I generally stay seated and stand during crest attacks/surges. I also like keeping the RPM high to better respond to the small accelerations that happen throughout the climb, and to avoid unneccesary seated grinding if it slows up.

I race/ride with a compact-25, BTW. Training I stay mostly seated on climbs as well.


----------



## Wood Devil (Apr 30, 2011)

Well, the reason I ask is that we've got a pro rider (from Sport Bean) who occasionally meanders down from Cambridge and hits an area Cat 4 hill down the street from me. The hill is rather steep, with sections over 20% (right at the top, no less), and just under a mile in length. This guy's held the Strava KOM since 2010 with just over 4 minutes, and I've been busting my hide to knock him off his throne to no avail -- I've only been able to muster 4:24. 

Then he reared his ugly head again in November and shed a few seconds off.
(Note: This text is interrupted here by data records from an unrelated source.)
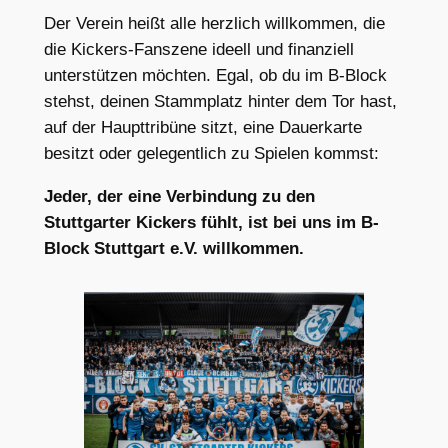
Der Verein heißt alle herzlich willkommen, die
die Kickers-Fanszene ideell und finanziell
unterstützen möchten. Egal, ob du im B-Block
stehst, deinen Stammplatz hinter dem Tor hast,
auf der Haupttribüne sitzt, eine Dauerkarte
besitzt oder gelegentlich zu Spielen kommst:
Jeder, der eine Verbindung zu den
Stuttgarter Kickers fühlt, ist bei uns im B-
Block Stuttgart e.V. willkommen.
So now I've got to beat 3:56 to the top.

So I did the Strava comparison thing, and I'm watching my little dot in the lead for the first half of the climb ... and then I flame out and he soars ahead to the finish. I notice, also, that his cadence is rather high (usually over 100rpm). I'm usually standing; when I sit and spin I just don't feel like I'm going anywhere, and my legs burn out just as quickly it seems.

I'm just trying, I guess, to figure out the best technique to edge him out. I think it'll be a kick to see my ugly mug at the top of the leader board for a while.


----------



## Wookiebiker (Sep 5, 2005)

Wood Devil said:


> I'm just trying, I guess, to figure out the best technique to edge him out. I think it'll be a kick to see my ugly mug at the top of the leader board for a while.


Part of your problem is there is no "One" best way to attack a hill...it varies depending in the riders ability. Just look at the pro peloton and the differences there at the top levels of riding. Some guys sit for the vast majority of the climb...others stand for the vast majority and others mix it up...To back this up go back and watch the difference between Armstrong and Ullrich. Granted Armstrong won the battles, but it's not like Ullrich was a slouch up the climbs either! Standing wouldn't have helped Ullrich because his body and muscle structure wasn't designed to climb out of the saddle like Armstrong's was.

As for trying to beat the guy up the hill...part of your problem sounds like pacing. You are hitting it too hard to begin with then dying as you get closer to the top. Try starting out a little slower so you have more energy left toward the top...staying seated and spinning will likely help here.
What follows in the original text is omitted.